[Your objective] Entries follow. Return each line that contains the word "están".

Provided information START

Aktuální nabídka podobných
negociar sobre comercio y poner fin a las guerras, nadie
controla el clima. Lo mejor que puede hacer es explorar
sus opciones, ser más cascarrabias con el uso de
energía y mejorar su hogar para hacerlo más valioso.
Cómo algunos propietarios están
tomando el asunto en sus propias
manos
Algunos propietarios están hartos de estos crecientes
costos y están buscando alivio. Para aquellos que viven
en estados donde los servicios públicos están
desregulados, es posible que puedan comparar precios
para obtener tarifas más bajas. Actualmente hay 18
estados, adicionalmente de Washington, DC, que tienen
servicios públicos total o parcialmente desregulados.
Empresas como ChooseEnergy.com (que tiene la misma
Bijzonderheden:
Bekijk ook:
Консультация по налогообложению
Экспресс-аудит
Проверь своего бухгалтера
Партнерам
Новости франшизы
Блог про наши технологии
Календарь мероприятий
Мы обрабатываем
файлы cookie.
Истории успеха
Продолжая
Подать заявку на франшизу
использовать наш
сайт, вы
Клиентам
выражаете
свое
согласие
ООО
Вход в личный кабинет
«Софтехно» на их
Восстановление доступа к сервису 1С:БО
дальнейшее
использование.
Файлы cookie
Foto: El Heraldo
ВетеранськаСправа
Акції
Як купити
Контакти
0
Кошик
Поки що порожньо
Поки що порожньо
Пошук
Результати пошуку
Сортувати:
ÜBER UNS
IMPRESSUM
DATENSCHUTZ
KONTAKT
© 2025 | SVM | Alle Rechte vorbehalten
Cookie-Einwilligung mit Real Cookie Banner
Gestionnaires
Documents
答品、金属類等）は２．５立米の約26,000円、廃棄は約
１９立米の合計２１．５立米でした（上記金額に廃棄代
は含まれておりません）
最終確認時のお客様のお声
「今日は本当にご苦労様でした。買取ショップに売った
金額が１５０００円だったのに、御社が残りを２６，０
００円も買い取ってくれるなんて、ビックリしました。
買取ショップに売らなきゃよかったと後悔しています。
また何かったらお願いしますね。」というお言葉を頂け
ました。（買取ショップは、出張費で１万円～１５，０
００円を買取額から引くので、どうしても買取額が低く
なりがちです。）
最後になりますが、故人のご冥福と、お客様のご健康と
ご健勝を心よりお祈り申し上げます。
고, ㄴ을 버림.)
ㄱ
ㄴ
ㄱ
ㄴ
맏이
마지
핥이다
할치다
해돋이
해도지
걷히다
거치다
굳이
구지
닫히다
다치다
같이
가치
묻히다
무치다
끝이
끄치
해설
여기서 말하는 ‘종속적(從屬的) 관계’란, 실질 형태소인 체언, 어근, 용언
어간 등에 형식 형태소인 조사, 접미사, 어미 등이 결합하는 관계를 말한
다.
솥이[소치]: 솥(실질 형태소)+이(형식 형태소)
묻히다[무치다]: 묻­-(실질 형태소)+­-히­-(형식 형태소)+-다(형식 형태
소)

Provided information END

[Answer for this exercise]
Cómo algunos propietarios están
Algunos propietarios están hartos de estos crecientes
costos y están buscando alivio. Para aquellos que viven
en estados donde los servicios públicos están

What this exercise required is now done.